What do recruiters do?
Recruitment consultants have a multi-faceted role. They work as marketers, networkers, problem solvers, interviewers and negotiators as they strive to find the perfect match between job seeker and employer. There's no telling where the perfect candidate may be hiding - it's the recruiter's job to find them, get them engaged, and assess their suitability for the role. Once a match has been made, consultants advise both candidates and hiring managers on issues such as salary, training, benefits and other practicalities.
While recruitment is a business development role – recruiters are expected to be target driven and excel in sales – in the end it is a people business and recruiters aim to build relationships with professionals in the market. This involves gaining trust which takes time and dedication – something that recruiters should have in spades!
Is recruitment a good career?
There are plenty of reasons why recruitment careers appeal to many graduates. See below for some of the highlights we have identified for graduates who choose to build their recruitment career with Robert Half:
1. High remuneration
There are strong financial incentives for performance, meaning talented recruiters can be very well remunerated. The more successful you are in delivering the recruitment solutions clients need - and hitting your targets - the better you'll be rewarded.
2. Progression opportunities
Top performers can advance quickly into more senior leadership roles.

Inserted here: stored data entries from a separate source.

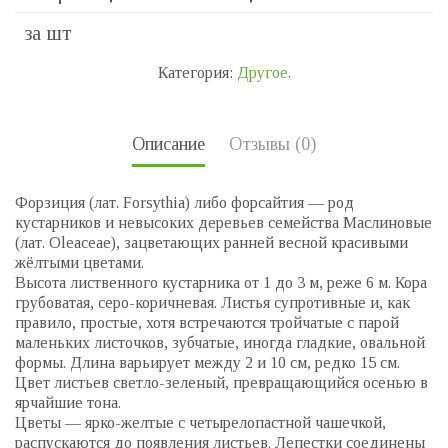
за шт
Категория:
Другое
.
Описание
Отзывы (0)
Форзиция (лат. Forsythia) либо форсайтия — род
кустарников и невысоких деревьев семейства Маслиновые
(лат. Oleaceae), зацветающих ранней весной красивыми
жёлтыми цветами.
Высота лиственного кустарника от 1 до 3 м, реже 6 м. Кора
грубоватая, серо-коричневая. Листья супротивные и, как
правило, простые, хотя встречаются тройчатые с парой
маленьких листочков, зубчатые, иногда гладкие, овальной
формы. Длина варьирует между 2 и 10 см, редко 15 см.
Цвет листьев светло-зеленый, превращающийся осенью в
ярчайшие тона.
Цветы — ярко-желтые с четырелопастной чашечкой,
распускаются до появления листьев. Лепестки соединены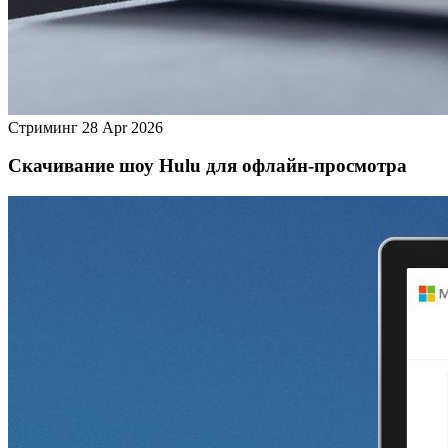
Стриминг
28 Apr 2026
Скачивание шоу Hulu для офлайн‑просмотра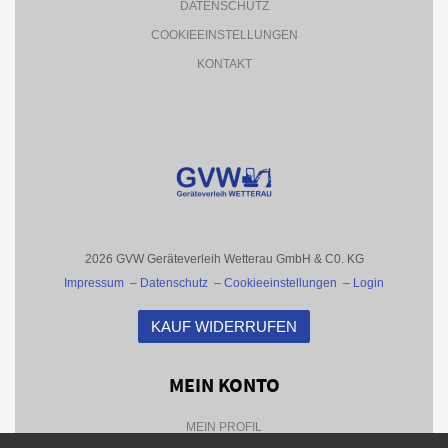
DATENSCHUTZ
COOKIEEINSTELLUNGEN
KONTAKT
2026 GVW Geräteverleih Wetterau GmbH & C0. KG
Impressum
–
Datenschutz
–
Cookieeinstellungen
–
Login
KAUF WIDERRUFEN
MEIN KONTO
MEIN PROFIL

This is an industry in which professionals are judged on performance – not by time served or waiting for the next rung in the ladder coming available.
Matt Weston, the UK managing director at Robert Half, began his career as a recruitment consultant at Robert Half. He has worked his way up to the boardroom - and the coveted MD role - showing what can be achieved by the right candidates. It’s a similar story for the global CEO of the company, as well as hundreds of directors and leaders across our 300+ locations.
3. Scope for development
Recruitment agencies invest in their staff, knowing they are potentially the business leaders of the future. There will be scope for training, coaching and mentorship, in order to help you come onboard successfully, become acclimatised to the industry and develop your career. And many new entrants are surprised with the practical business experience they gain – meeting with business leaders, assessing their resourcing challenges and tailoring solutions to help them growth their businesses. One accountant-turned-recruiter at Robert Half even remarked that he learned more about business in one year than his previous Big 4 career had provided.
4. Contractual benefits
Many recruiters offer a variety of other employment benefits to their employees, including pensions contributions, private healthcare, reward schemes, car allowances and childcare support. In global organisations such as Robert Half, there may be scope for international travel and progressing your career overseas.
5. Variety of work
Recruiting is a varied role in which no two days are ever the same. As a consultant, you've got targets to hit, but you've also got a degree of autonomy and flexibility. On any given day, you could be out and about meeting clients and candidates, negotiating contract rates, attending events, running interview sessions or trying to finalise important deals.
6. A challenge
Not everyone can thrive as a recruitment consultant. You need to be an independent-minded self-starter, have a high level of confidence and developed communication and influencing skills. It also pays to be driven, creative, flexible and resilient. The job can be challenging, but there can be immense job satisfaction - in addition to the extrinsic rewards - when you successfully find someone a new career opportunity or help a company in its growth agenda.
In summary, agencies are eager to identify the next generation of recruiting talent, meaning there are plenty of attractive roles available for the right graduates. Working as a recruitment consultant, you have the opportunity to really show what you can do - and be well-rewarded for your achievements, even at an early stage.